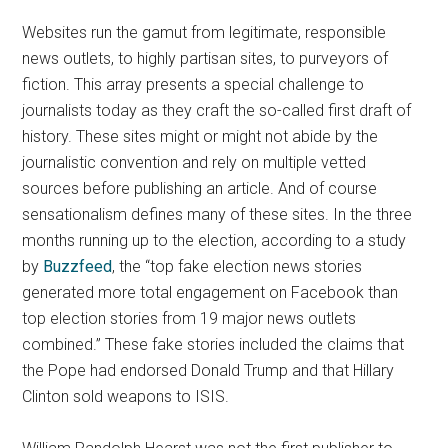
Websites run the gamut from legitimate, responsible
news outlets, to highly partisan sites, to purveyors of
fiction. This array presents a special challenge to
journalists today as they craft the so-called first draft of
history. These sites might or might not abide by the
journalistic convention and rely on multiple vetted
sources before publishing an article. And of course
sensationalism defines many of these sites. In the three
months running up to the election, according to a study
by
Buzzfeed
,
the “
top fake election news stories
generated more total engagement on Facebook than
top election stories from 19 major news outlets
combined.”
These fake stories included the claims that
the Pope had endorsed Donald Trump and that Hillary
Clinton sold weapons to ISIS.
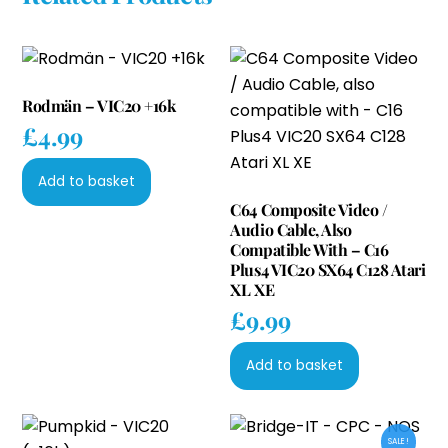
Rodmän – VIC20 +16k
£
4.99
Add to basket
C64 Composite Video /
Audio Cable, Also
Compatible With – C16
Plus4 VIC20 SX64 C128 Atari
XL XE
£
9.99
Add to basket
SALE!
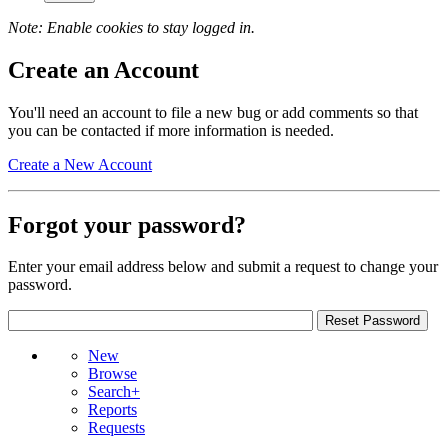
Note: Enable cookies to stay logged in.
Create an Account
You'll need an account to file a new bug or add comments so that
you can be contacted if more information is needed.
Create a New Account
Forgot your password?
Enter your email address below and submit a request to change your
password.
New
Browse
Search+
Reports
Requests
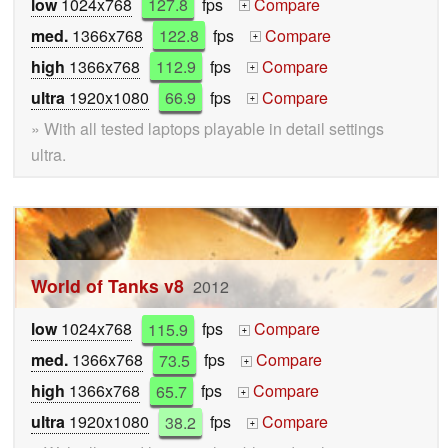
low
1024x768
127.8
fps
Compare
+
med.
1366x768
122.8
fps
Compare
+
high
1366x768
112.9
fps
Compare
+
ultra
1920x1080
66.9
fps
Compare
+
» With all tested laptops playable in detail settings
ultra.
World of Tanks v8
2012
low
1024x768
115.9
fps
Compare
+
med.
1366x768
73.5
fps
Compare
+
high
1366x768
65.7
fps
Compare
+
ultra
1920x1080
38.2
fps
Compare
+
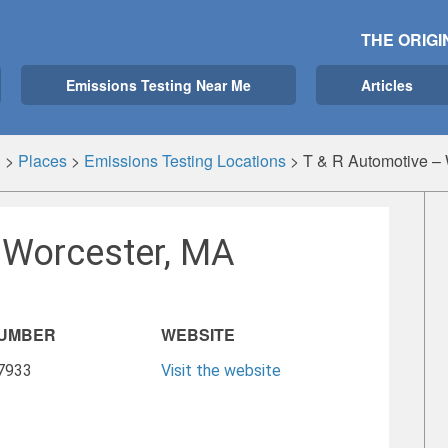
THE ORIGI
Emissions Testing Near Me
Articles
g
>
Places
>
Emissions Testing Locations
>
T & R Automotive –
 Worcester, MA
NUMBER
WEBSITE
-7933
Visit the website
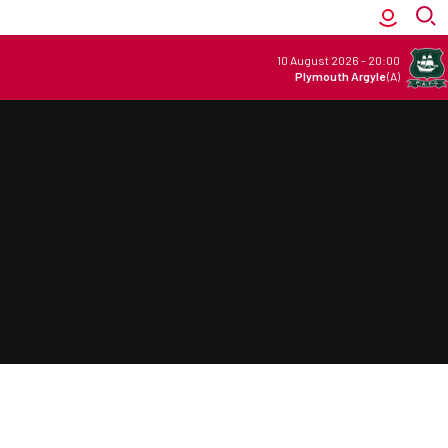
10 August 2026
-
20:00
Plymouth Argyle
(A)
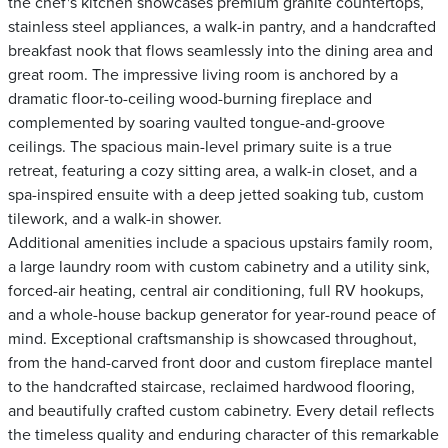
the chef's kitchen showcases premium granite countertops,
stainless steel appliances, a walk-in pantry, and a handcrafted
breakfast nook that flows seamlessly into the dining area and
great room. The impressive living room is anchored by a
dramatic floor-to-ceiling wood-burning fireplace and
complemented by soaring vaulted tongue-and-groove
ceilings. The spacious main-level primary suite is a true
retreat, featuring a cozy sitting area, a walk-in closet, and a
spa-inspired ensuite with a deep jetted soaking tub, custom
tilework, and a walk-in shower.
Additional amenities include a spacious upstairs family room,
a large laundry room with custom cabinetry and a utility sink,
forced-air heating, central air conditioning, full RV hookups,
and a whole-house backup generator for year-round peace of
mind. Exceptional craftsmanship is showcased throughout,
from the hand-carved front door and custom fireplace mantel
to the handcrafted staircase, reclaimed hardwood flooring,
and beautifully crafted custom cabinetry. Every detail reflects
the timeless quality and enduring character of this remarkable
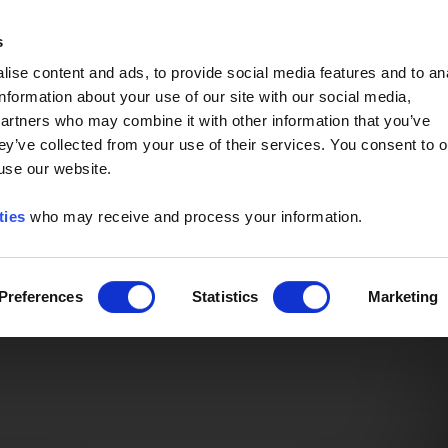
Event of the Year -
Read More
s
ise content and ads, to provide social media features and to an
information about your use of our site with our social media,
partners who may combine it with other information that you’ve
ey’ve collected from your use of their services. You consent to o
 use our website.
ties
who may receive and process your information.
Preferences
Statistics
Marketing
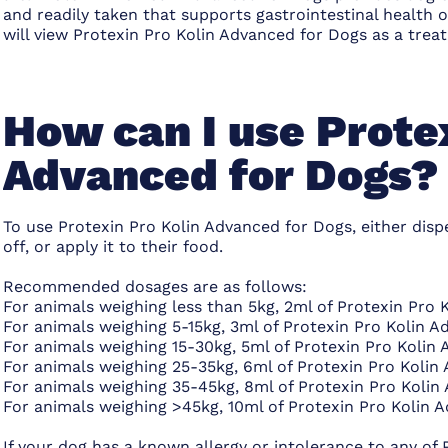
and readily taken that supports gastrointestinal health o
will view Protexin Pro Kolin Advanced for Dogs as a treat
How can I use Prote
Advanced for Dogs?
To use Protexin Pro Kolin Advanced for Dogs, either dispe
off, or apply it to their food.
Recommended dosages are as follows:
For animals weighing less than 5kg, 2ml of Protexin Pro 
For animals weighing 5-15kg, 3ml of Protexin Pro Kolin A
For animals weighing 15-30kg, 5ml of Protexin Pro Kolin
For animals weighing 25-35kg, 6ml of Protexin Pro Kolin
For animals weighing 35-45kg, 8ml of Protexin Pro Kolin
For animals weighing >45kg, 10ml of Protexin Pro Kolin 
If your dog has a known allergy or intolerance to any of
◆ ◆ ◆
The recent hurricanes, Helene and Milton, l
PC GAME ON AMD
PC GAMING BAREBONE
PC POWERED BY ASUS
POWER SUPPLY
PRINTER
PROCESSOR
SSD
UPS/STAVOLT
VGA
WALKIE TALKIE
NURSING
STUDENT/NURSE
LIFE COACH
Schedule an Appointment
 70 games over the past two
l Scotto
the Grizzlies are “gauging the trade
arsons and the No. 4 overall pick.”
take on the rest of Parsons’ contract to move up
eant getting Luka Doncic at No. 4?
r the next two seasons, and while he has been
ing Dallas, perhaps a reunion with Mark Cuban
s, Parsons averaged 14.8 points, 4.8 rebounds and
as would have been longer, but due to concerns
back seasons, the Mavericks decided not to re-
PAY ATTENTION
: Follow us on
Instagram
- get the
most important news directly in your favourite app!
◆ ◆ ◆
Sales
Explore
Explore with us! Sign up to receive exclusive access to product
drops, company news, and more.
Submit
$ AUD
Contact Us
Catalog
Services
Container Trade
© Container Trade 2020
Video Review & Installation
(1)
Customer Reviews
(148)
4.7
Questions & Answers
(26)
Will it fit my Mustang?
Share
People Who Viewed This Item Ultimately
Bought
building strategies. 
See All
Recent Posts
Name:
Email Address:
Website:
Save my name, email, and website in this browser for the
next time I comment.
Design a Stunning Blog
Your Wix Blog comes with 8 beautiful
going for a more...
◆ ◆ ◆
**YOUR GOAL:** Will you return exactly the lines above from the one with "Websites run the" down to the one with "history. These sites", counting both as part of the range?

**TASK ANSWER:**
Websites run the gamut from legitimate, responsible
news outlets, to highly partisan sites, to purveyors of
fiction. This array presents a special challenge to
journalists today as they craft the so-called first draft of
history. These sites might or might not abide by the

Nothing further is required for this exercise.